After much anticipation and delay, NHS England and the National Institute for Health and Care Excellence (NICE) have set out how they will tackle the thorny issue of getting more of the latest innovative life-extending drugs to advanced cancer patients quicker. This is their response to help the Government manage the financial pressures facing the NHS by securing better value for money from cancer treatment whilst maintaining a manifesto commitment to thousands of patients with advanced cancer that they will be able to get the best treatment for their disease, now and in the future.
The Cancer Drugs Fund (CDF) was only intended to be a ‘sticking plaster’ whilst government reviewed the process by which we assess innovative cancer treatments. It is clear that the financial management of the CDF has been less than perfect, but there is no doubt it has provided the only route for patients to receive internationally recognised standards of care, at a time when NICE didn’t recommend funding for the majority of cancer drugs it assessed over the last decade. Cancer is a devastating disease especially when it is advanced and patients are told it is terminal. The CDF allows treatments that can keep patients who are facing death the opportunity to live a few extra months, giving them a better quality of life and extra precious time with family and friends. What price do we put on this extra time?
The reforms outlined are long overdue. The big question for thousands of cancer patients at the heart of these new reforms is “Will I be able to get the same treatment in future that patients get now, or will it be worse?”
The reality is that many bowel cancer clinicians are worried that we are about to take a step backward in providing the accepted standard of treatment they need based on what we know works.

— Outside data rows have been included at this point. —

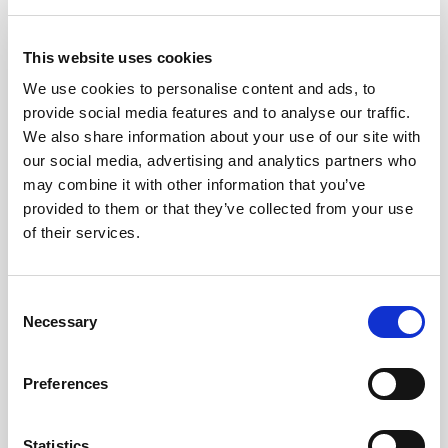
Terrace reservation
Bottle of cava
This website uses cookies
Chocolates
We use cookies to personalise content and ads, to
provide social media features and to analyse our traffic.
€64.00
4.1
From
We also share information about your use of our site with
our social media, advertising and analytics partners who
Ticket Information
may combine it with other information that you’ve
provided to them or that they’ve collected from your use
of their services.
Consent
Necessary
Selection
Preferences
Ice Bar Barcelona FAQs
Statistics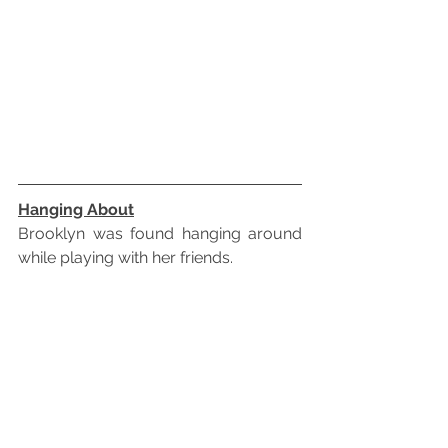
Hanging About
Brooklyn was found hanging around 
while playing with her friends.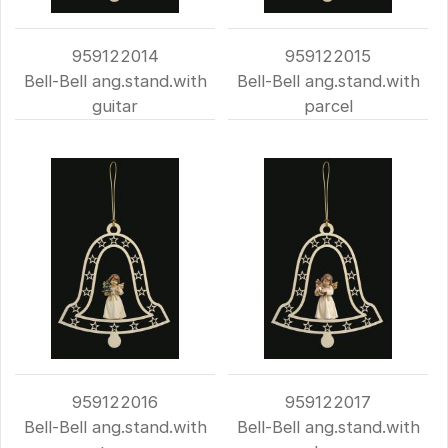
959122014
959122015
Bell-Bell ang.stand.with
Bell-Bell ang.stand.with
guitar
parcel
959122016
959122017
Bell-Bell ang.stand.with
Bell-Bell ang.stand.with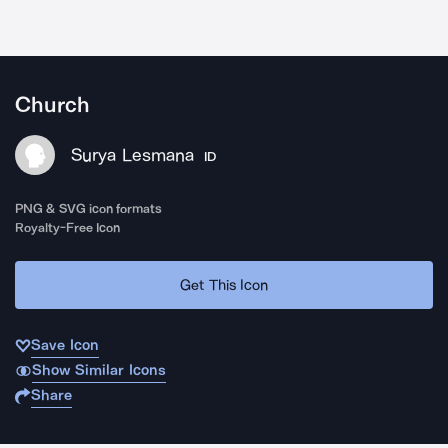
Church
Surya Lesmana
ID
PNG & SVG icon formats
Royalty-Free Icon
Get This Icon
Save Icon
Show Similar Icons
Share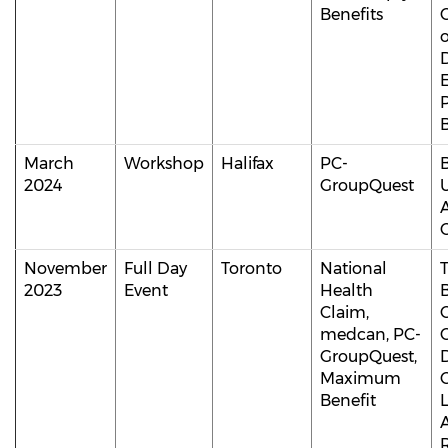
Benefits
B
March
Workshop
Halifax
PC-
2024
GroupQuest
C
November
Full Day
Toronto
National
2023
Event
Health
Claim,
medcan, PC-
C
GroupQuest,
Maximum
C
Benefit
A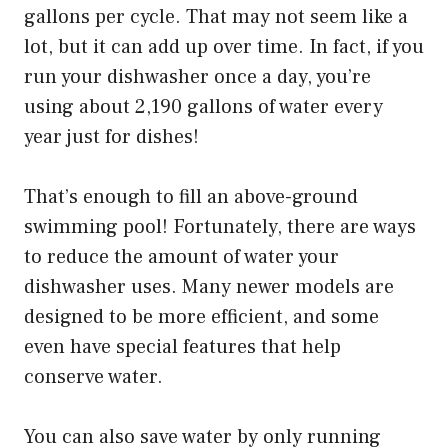
gallons per cycle. That may not seem like a
lot, but it can add up over time. In fact, if you
run your dishwasher once a day, you’re
using about 2,190 gallons of water every
year just for dishes!
That’s enough to fill an above-ground
swimming pool! Fortunately, there are ways
to reduce the amount of water your
dishwasher uses. Many newer models are
designed to be more efficient, and some
even have special features that help
conserve water.
You can also save water by only running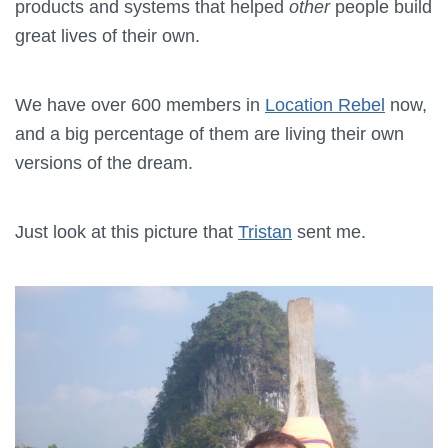
products and systems that helped
other
people build
great lives of their own.
We have over 600 members in
Location Rebel
now,
and a big percentage of them are living their own
versions of the dream.
Just look at this picture that
Tristan
sent me.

For all but the most determined opponents, it is clear that we are currently providing new cancer drugs based on what a patient wants and with a clinician deciding when a few more precious months of life is worth the cost. However, the NICE model that has initially rejected these drugs for funding is no longer a credible mechanism to determine access to cancer drugs, especially end of life drugs. How it appraises these treatments is lagging a decade behind innovation. We are at risk of moving backwards in the way we treat cancer with effective drugs disappearing forever. We have an analogue approach in a digital age.
Now we must build on the benefits of the CDF with a better, fairer approach.
The over inflated price of just a few drugs has dominated news headlines of late. Whilst I don’t defend the high price of a small number of new drugs, this focus is at the expense of established, cheaper treatments of proven worth. There are only a few treatments options left for advanced bowel cancer, some of which have been the standard of care for ten years or more. Nothing has changed in terms of their clinical effectiveness, but it is the way we decide whether they are still affordable that is the problem.
Health charities like the one I lead have been at the forefront of both highlighting the real-life benefits of access to new drugs and advocating for a new approach based on the real value of drugs to all patients. We need to hold pharmaceutical companies’ feet to the flame. If they believe in the value of their drugs then let’s seriously consider paying them by results. Companies could be asked to wait for the reimbursement until their drugs have been shown to work.
We have been deeply frustrated therefore when attempts to define how to assess that value have run into the ground time and time again. Something has to change. Recently bowel cancer doctors came together to warn of a return to the “dark ages” of cancer treatment. We cannot go back to a time of the original “postcode lottery” when patients in England were denied medicines that are routinely available in other parts of the UK and Europe.
It is time for politicians, ultimately the Prime Minister, to take charge. There is an assumption in some quarters that the evidence for denying these drugs is sound, fair and scientific. The reality is that we are on the brink of patients diagnosed with advanced bowel cancer in 2016 receiving worse treatment than those diagnosed in 2015. As they stand these proposals will erode the very welcome progress made due in recent years.
There is a huge prize here. Ultimately, we can be a centre of innovation in cancer treatments; leading the world in delivering new drugs faster to patients, with a robust, up-to-date system for assessing the value of these drugs. We should not return to a time when doctors had to tell patients their options have run out.